··· DATA FOR ANALYSIS

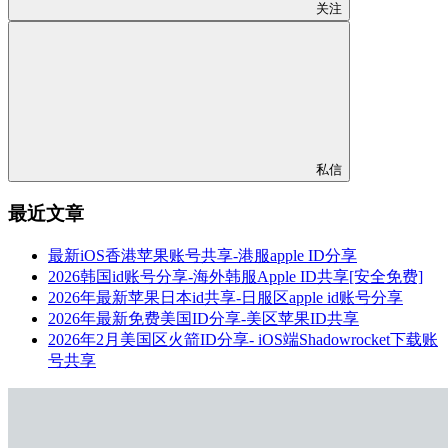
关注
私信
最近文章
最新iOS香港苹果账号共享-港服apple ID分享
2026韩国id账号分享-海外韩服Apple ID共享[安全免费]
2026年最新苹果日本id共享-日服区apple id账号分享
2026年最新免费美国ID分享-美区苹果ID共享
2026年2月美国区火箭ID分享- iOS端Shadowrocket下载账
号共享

······

● **PROBLEM STATEMENT**
Word for word, restate the records above and drop the pictures.

● **ANSWER SECTION**
关注
私信
最近文章
最新iOS香港苹果账号共享-港服apple ID分享
2026韩国id账号分享-海外韩服Apple ID共享[安全免费]
2026年最新苹果日本id共享-日服区apple id账号分享
2026年最新免费美国ID分享-美区苹果ID共享
2026年2月美国区火箭ID分享- iOS端Shadowrocket下载账
号共享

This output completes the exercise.